Army leaders must also fully embrace the Army’s Master Resilience Training (MRT) program, better integrate it with the mental domain of the Holistic Health and Fitness program, and energize it across the force. The MRT program has the means and addresses the need, but it has lost momentum since launching. Our senior leaders must revitalize and enforce required Master Resilience Trainer ratios to rebuild unit training capacity. Army studies that assess the effectiveness of the MRT program found that units that use their trainers effectively have significantly fewer diagnoses of mental health problems among Soldiers. We need bi-weekly resiliency sessions led by qualified trainers in order to provide the frequency needed to develop Soldiers’ emotional fitness. Vital to the success of each unit’s program is instructional quality and relevancy. Soldiers must be given the time and tools to develop self-awareness, emotional maturity, impulse-control, self-regulation, and other resilience techniques. Each Soldier also needs the opportunity to develop a tailored emotional wellness plan. Early and increased development of these adaptive skills reinforces a climate of trust and cooperation and reduces harmful behaviors. Unit leaders can provide Soldiers with the tools needed to achieve greater mental health, resilience, and readiness in brief sessions delivered bi-weekly.

Finally, Soldiers must have access to a diverse team of resiliency experts and professionals beyond unit leadership. For Army trainers, MRT program responsibilities are one of many collateral duties. To address suicide reduction strategies more effectively, these master trainers must leverage a myriad of other emotional support and behavioral health resources. Fortunately, a team of individual and organizational experts already exists to form a Soldier’s current and future support network. These resiliency resources include Holistic Health and Fitness cognitive performance specialists and occupational therapy assistants, unit or installation Chaplains, local support group networks, on-post Marriage and Family Life Counselors, OneSource counselors available 24/7 for crises, and Lethal Means Safety program elements designed to reduce the use of weapons in suicides.
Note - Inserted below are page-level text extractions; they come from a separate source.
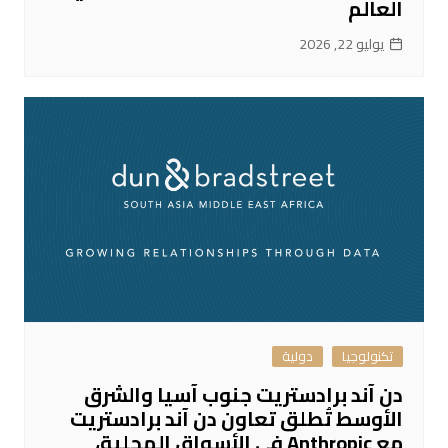
العالم
يوليو 22, 2026
تكنولوجيا
دولية
دن آند برادستريت جنوب آسيا والشرق
الأوسط تُطلق تعاون دن آند برادستريت
مع Anthropic في الأسواق المحلية،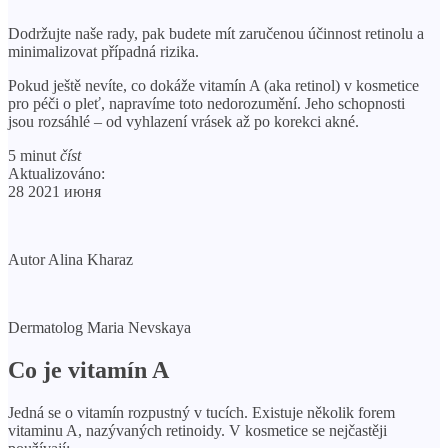
Dodržujte naše rady, pak budete mít zaručenou účinnost retinolu a
minimalizovat případná rizika.
Pokud ještě nevíte, co dokáže vitamín A (aka retinol) v kosmetice
pro péči o pleť, napravíme toto nedorozumění. Jeho schopnosti
jsou rozsáhlé – od vyhlazení vrásek až po korekci akné.
5 minut
číst
Aktualizováno:
28 2021 июня
Autor Alina Kharaz
Dermatolog Maria Nevskaya
Co je vitamín A
Jedná se o vitamín rozpustný v tucích. Existuje několik forem
vitaminu A, nazývaných retinoidy. V kosmetice se nejčastěji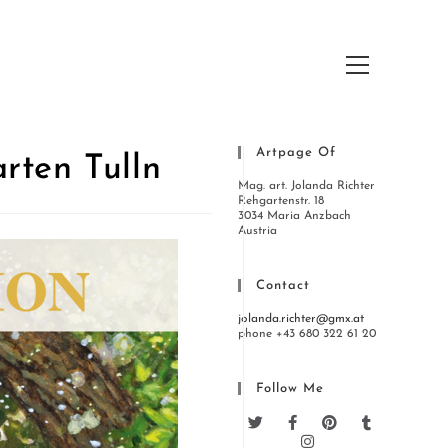
Artpage Of
rten Tulln
Mag. art. Jolanda Richter
Rehgartenstr. 18
3034 Maria Anzbach
Austria
Contact
jolanda.richter@gmx.at
phone +43 680 322 61 20
Follow Me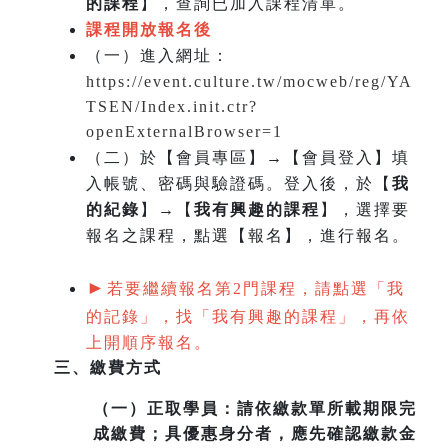
的課程
】，查詢已加入課程清單。
課程開放報名後
（一）
進入網址：
https://event.culture.tw/mocweb/reg/YA
TSEN/Index.init.ctr?
openExternalBrowser=1
（二）於【會員專區】→【會員登入】填
入帳號、密碼與驗證碼。登入後，於【
我
的紀錄
】→【
我有興趣的課程
】，選擇要
報名之課程，點選【報名】，進行報名。
►
若要繼續報名第2門課程，請點選「我
的記錄」，找「我有興趣的課程」，再依
上開順序報名。
三、繳費方式
（一）
正取學員：請依繳款單所載期限完
成繳費；具優惠身分者，應先確認繳款金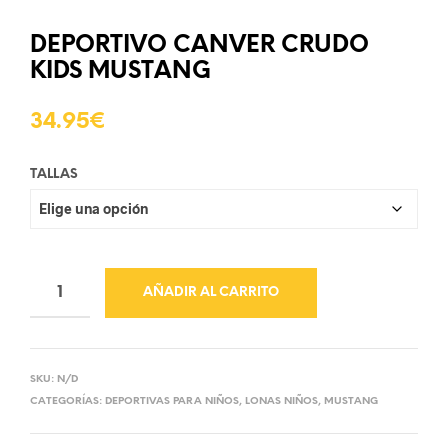
DEPORTIVO CANVER CRUDO
KIDS MUSTANG
34.95
€
TALLAS
AÑADIR AL CARRITO
SKU:
N/D
CATEGORÍAS:
DEPORTIVAS PARA NIÑOS
,
LONAS NIÑOS
,
MUSTANG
Integrating these and other resources directly into resiliency training enhances program quality and enables Soldiers to develop a custom “safety net” of resiliency resources tailored to their needs.

Critics will say we do not have enough time to add this training to busy unit-level training calendars. They will also assert our Army is going soft by actively addressing emotional health. In truth, our Army is taking a holistic approach to our Soldiers’ health and honoring our obligation to every Soldier and their family by addressing the unique additional stresses of military service. An increased investment in resiliency training will be regained several times over in the preservation of life, improved Soldier well-being, and reduction of harmful events.

As the Secretary of the Army Christine Wormuth stated, “The Army is its people, and a strong, healthy, resilient, trained force is the most important indicator of our readiness.” Enhanced Soldier resiliency is a means to reduce and prevent suicide. With cultural change, leader commitment, and more frequent and better resourced unit-level training, the Army will meet the Secretary’s vision of a ready Army. 

MG Buzza has served as the Chief of Staff, U.S. Army Forces Command since October 2022. He received his commission from the United States Military Academy in 1988, has commanded Army Reserve units from Company through Division, served in Operation Just Cause in 1989 and holds Master’s degrees in Physical Therapy and Strategic Studies.